### REQUIRED ACTION
Reproduce the entries that follow exactly, dropping each image.
● ● ● ● ● ● ●
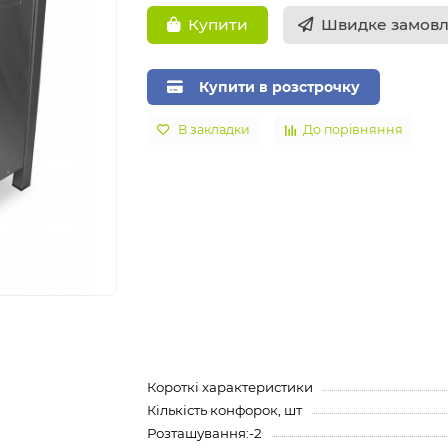
Швидке замов
Купити
Купити в розстрочку
В закладки
До порівняння
Короткі характеристики
Кількість конфорок, шт
Розташування:-2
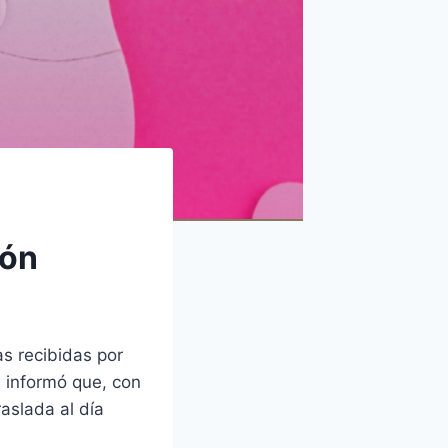
ión
as recibidas por
a informó que, con
aslada al día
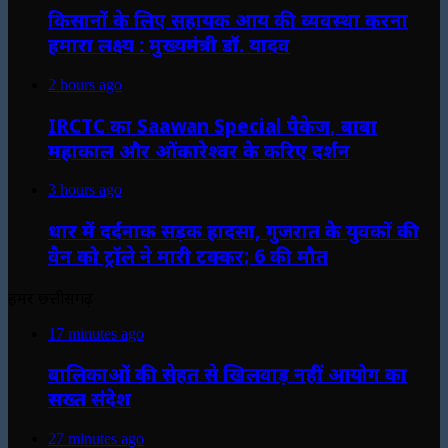
किसानों के लिए सहायक आय की व्यवस्था करना
हमारा लक्ष्य : मुख्यमंत्री डॉ. यादव
2 hours ago
IRCTC का Saawan Special पैकेज, बाबा
महाकाल और ओंकारेश्वर के करिए दर्शन
3 hours ago
धार में दर्दनाक सड़क हादसा, गुजरात के युवकों की
वैन को ट्रॉले ने मारी टक्कर; 6 की मौत
हमर छत्तीसगढ़
17 minutes ago
बालिकाओं की सेहत से खिलवाड़ नहीं आयोग का
सख्त संदेश
27 minutes ago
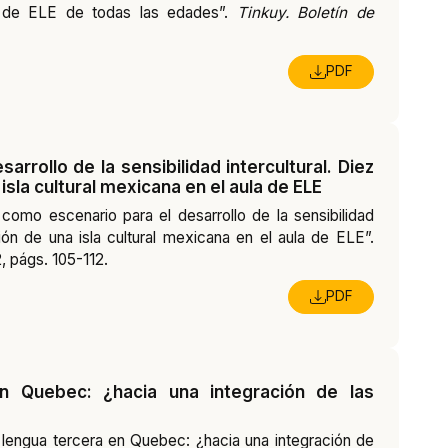
es de ELE de todas las edades”.
Tinkuy. Boletín de
PDF
rrollo de la sensibilidad intercultural. Diez
sla cultural mexicana en el aula de ELE
como escenario para el desarrollo de la sensibilidad
ión de una isla cultural mexicana en el aula de ELE”.
2, págs. 105-112.
PDF
n Quebec: ¿hacia una integración de las
 lengua tercera en Quebec: ¿hacia una integración de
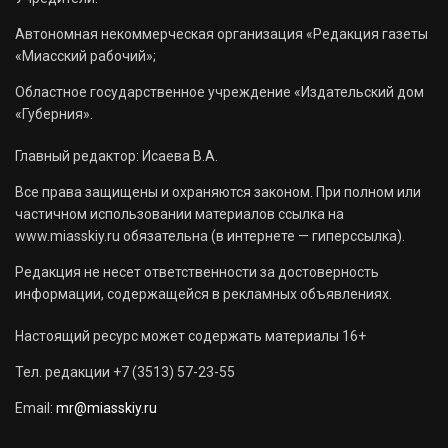
Автономная некоммерческая организация «Редакция газеты
«Миасский рабочий»;
Областное государственное учреждение «Издательский дом
«Губерния».
Главный редактор: Исаева В.А.
Все права защищены и охраняются законом. При полном или
частичном использовании материалов ссылка на
www.miasskiy.ru обязательна (в интернете — гиперссылка).
Редакция не несет ответственности за достоверность
информации, содержащейся в рекламных объявлениях.
Настоящий ресурс может содержать материалы 16+
Тел. редакции +7 (3513) 57-23-55
Email:
mr@miasskiy.ru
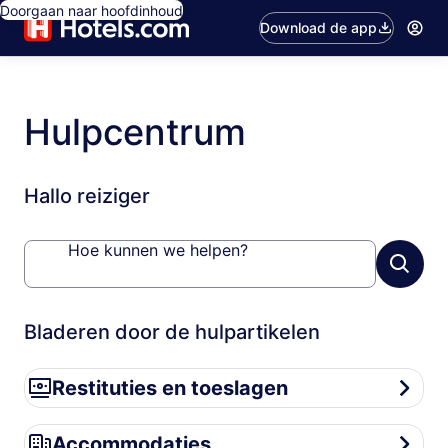
Doorgaan naar hoofdinhoud
Download de app
Hulpcentrum
Hallo reiziger
Hoe kunnen we helpen?
Bladeren door de hulpartikelen
Restituties en toeslagen
Restituties en toeslagen
Accommodaties
Accommodaties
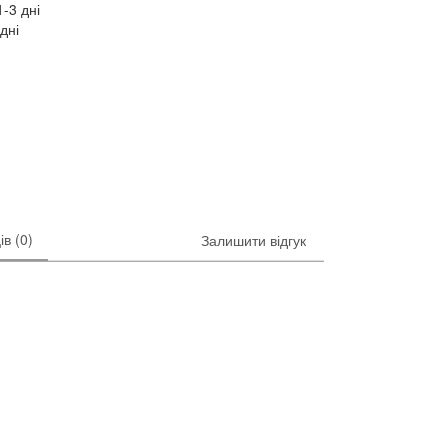
-3 дні
дні
ів (0)
Залишити відгук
● ● ● ● ● ● ●
### ANSWER TO THIS TASK
Швидке замов
Купити
Купити в розстрочку
В закладки
До порівняння
Короткі характеристики
Кількість конфорок, шт
Розташування:-2
ión
as recibidas por
a informó que, con
aslada al día
किसानों के लिए सहायक आय की व्यवस्था करना
हमारा लक्ष्य : मुख्यमंत्री डॉ. यादव
2 hours ago
IRCTC का Saawan Special पैकेज, बाबा
महाकाल और ओंकारेश्वर के करिए दर्शन
3 hours ago
धार में दर्दनाक सड़क हादसा, गुजरात के युवकों की
वैन को ट्रॉले ने मारी टक्कर; 6 की मौत
हमर छत्तीसगढ़
17 minutes ago
बालिकाओं की सेहत से खिलवाड़ नहीं आयोग का
सख्त संदेश
27 minutes ago
es de ELE de todas las edades”.
Tinkuy. Boletín de
PDF
rrollo de la sensibilidad intercultural. Diez
sla cultural mexicana en el aula de ELE
como escenario para el desarrollo de la sensibilidad
ión de una isla cultural mexicana en el aula de ELE”.
2, págs. 105-112.
PDF
n Quebec: ¿hacia una integración de las
 lengua tercera en Quebec: ¿hacia una integración de
Автономная некоммерческая организация «Редакция газеты
«Миасский рабочий»;
Областное государственное учреждение «Издательский дом
«Губерния».
Главный редактор: Исаева В.А.
Все права защищены и охраняются законом. При полном или
частичном использовании материалов ссылка на
www.miasskiy.ru обязательна (в интернете — гиперссылка).
Редакция не несет ответственности за достоверность
информации, содержащейся в рекламных объявлениях.
Настоящий ресурс может содержать материалы 16+
Тел. редакции +7 (3513) 57-23-55
Email:
mr@miasskiy.ru
Doorgaan naar hoofdinhoud
Download de app
Hulpcentrum
Hallo reiziger
Hoe kunnen we helpen?
Bladeren door de hulpartikelen
Restituties en toeslagen
Restituties en toeslagen
Accommodaties
Accommodaties
-3 дні
дні
ів (0)
Залишити відгук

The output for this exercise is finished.